Failure to Consistently Implement Fall Prevention Interventions
Penalty
Summary
The facility failed to consistently implement fall prevention interventions for four residents identified as being at risk for falls. For one resident with a history of falls and a recent wrist fracture, the care plan required nonskid strips at the bedside, but these were not present during observation. The absence of this intervention was confirmed by both facility staff and a regional consultant. This resident's care plan also included other interventions such as ensuring the call light was within reach and the use of appropriate footwear, but the specific intervention added after the most recent fall was not in place.
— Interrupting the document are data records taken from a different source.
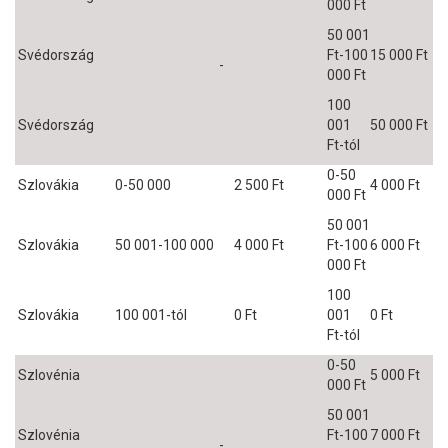
000 Ft
50 001
Svédország
Ft-100
15 000 Ft
-
000 Ft
100
Svédország
001
50 000 Ft
Ft-tól
0-50
Szlovákia
0-50 000
2 500 Ft
4 000 Ft
000 Ft
50 001
Szlovákia
50 001-100 000
4 000 Ft
Ft-100
6 000 Ft
000 Ft
100
Szlovákia
100 001-tól
0 Ft
001
0 Ft
Ft-tól
0-50
Szlovénia
5 000 Ft
000 Ft
50 001
Szlovénia
Ft-100
7 000 Ft
-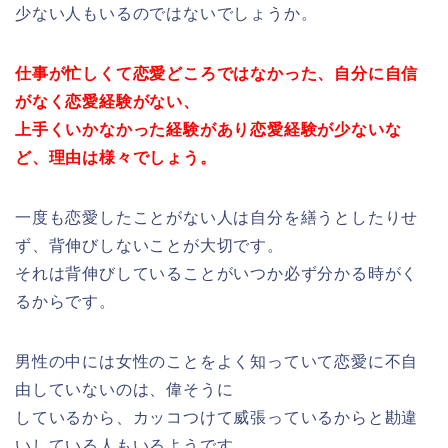
少ない人もいるのではないでしょうか。
仕事が忙しくて恋愛どころではなかった、自分に自信
がなく恋愛経験がない、
上手くいかなかった経験があり恋愛経験が少ないな
ど、理由は様々でしょう。
一度も恋愛したことがない人は自分を繕うとしたりせ
ず、背伸びしないことが大切です。
それは背伸びしていることがいつか必ず分かる時がく
るからです。
男性の中には女性のことをよく知っていて恋愛に不自
由していないのは、偉そうに
しているから、カッコつけて威張っているからと勘違
いしている人もいるようです。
Another resident with dementia and repeated falls was care planned to have a motion sensor night light in the room to provide adequate nighttime lighting. However, during observation, the night light was not present, and this was confirmed by a qualified medication aide. The care plan for this resident had been recently revised following a fall, and the intervention was specifically identified as necessary by the interdisciplinary team. A third resident, who was moderately cognitively impaired and dependent on staff for transfers, was not to be left unattended in a wheelchair in the room, according to the care plan. Despite this, the resident was observed alone in the room in a wheelchair on multiple occasions. Staff confirmed that the resident should not have been left unattended. For a fourth resident with severe cognitive impairment and a history of falls, the care plan required the bed to be in the lowest position and a "call don't fall" sign in the bathroom. Observations revealed the bed was not in the lowest position and the sign was missing. Staff and a family member confirmed the bed was not kept in the lowest position, and documentation showed the sign was not in place.